It’s “news from nowhere,” wrote nineteenth century artist and anarchist William Morris, a new age that has come. So his patterns and sketches state. But unless we seek the well at the world’s end or, if we are so inclined, follow Charles Williams, he an Inking of Oxford fame, in his descent into hell, we look for this age in vain. Like kainos, like chadash: it comes out of nowhere.
As it should.
Yet this still leaves a problem. From where did this new age come? We treasure the thought of it, we love the sound of it. And we know that we do. But other than defining its importance by our subjective response to it, we struggle to see why it’s here. Why it captures us as it does.
Why it makes us believe in it.
Many a theologian, Hindu, Muslim, Christian, Jew, and more, has of course told us that, well, it is God from which everything comes. From this God, this hidden and omnipotent presence embedded in the circles of the universe, this immaterial yet material somethingness that somehow pervades all of reality, seen and unseen, they argue—in a variety of ways—comes all that is to be, as well as all that is to come. What will one day be. Even nowhere. Once where, now nowhere, nowhere is where in disguise, a doppelgänger, a phantom, a voiceless voice of another world.
A world waiting to be known.
Besides, where did God come from?
This we will never know. Nor do we really need to. Besides, if we really knew where God, however we choose to define him, came from, what would we be? We would know too much to be where, yet too little to be nowhere.

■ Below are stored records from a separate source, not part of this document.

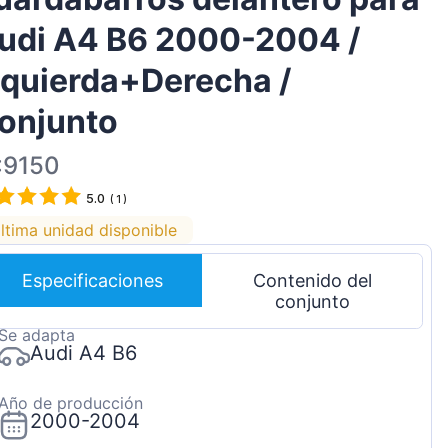
Magyar
udi A4 B6 2000-2004 /
Lietuvių
zquierda+Derecha /
Hrvatski
onjunto
Português
Slovenian
:9150
Latvian
5.0
(
1
)
Slovenčina
ltima unidad disponible
Especificaciones
Contenido del
conjunto
Se adapta
Audi A4 B6
Año de producción
2000-2004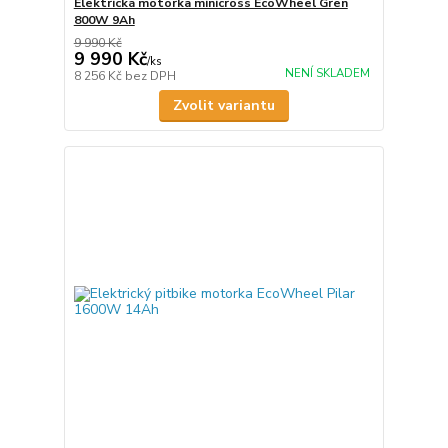
Elektrická motorka minicross EcoWheel Gren
800W 9Ah
9 990 Kč
9 990 Kč
/
ks
NENÍ SKLADEM
8 256 Kč
bez DPH
Zvolit variantu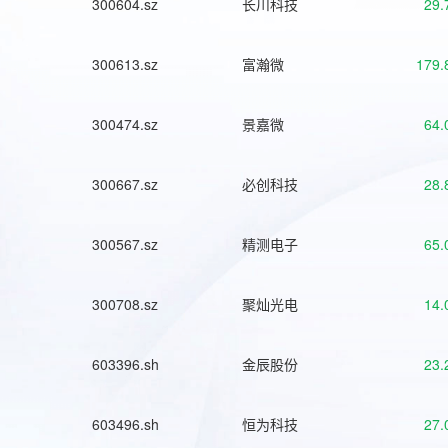
300604.sz
长川科技
29.
300613.sz
富瀚微
179.
300474.sz
景嘉微
64.
300667.sz
必创科技
28.
300567.sz
精测电子
65.
300708.sz
聚灿光电
14.
603396.sh
金辰股份
23.
603496.sh
恒为科技
27.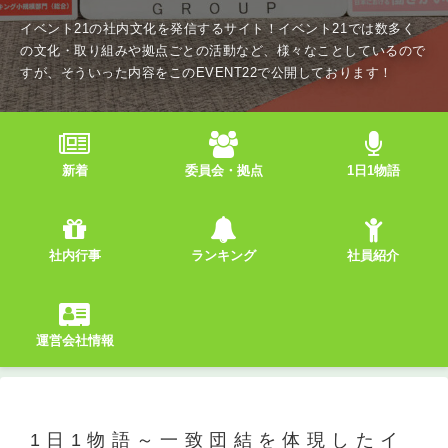
イベント21の社内文化を発信するサイト！イベント21では数多く
の文化・取り組みや拠点ごとの活動など、様々なことしているので
すが、そういった内容をこのEVENT22で公開しております！
新着
委員会・拠点
1日1物語
社内行事
ランキング
社員紹介
運営会社情報
1日1物語～一致団結を体現したイ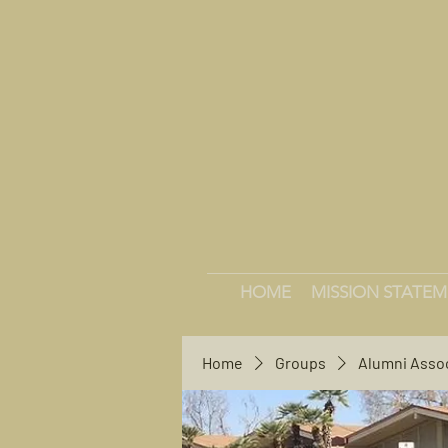
HOME
MISSION STATE
Home
Groups
Alumni Asso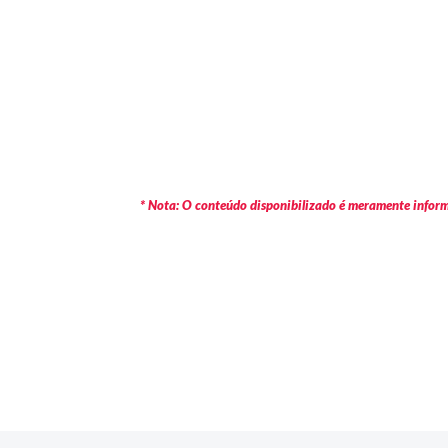
* Nota: O conteúdo disponibilizado é meramente informa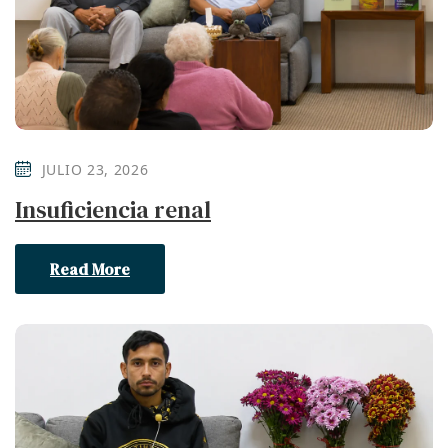
JULIO 23, 2026
Insuficiencia renal
Read More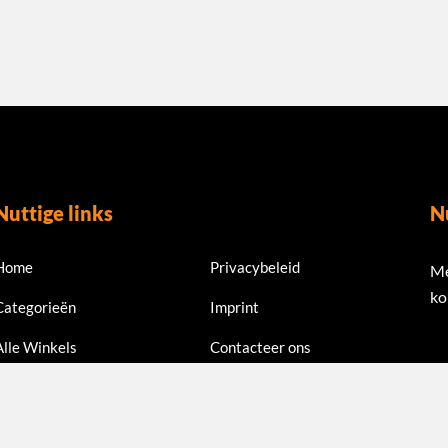
Nuttige links
N
Home
Privacybeleid
Me
ko
Categorieën
Imprint
Alle Winkels
Contacteer ons
Em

And that’s the point. If, as the curious and inquisitive medieval thinker Hermes Trismegistus once contended, “God is an infinite sphere, the center of which is everywhere, the circumference nowhere,” then even if we know where “God” is, we really don’t. Or as the Italian and, allegedly, pantheist Giordano Bruno noted, building on Trismegistus’s words, “We can [only] state with certainty that the universe is all center, or that the center of the universe is everywhere and the circumference nowhere.”
We are helpless to really be ourselves.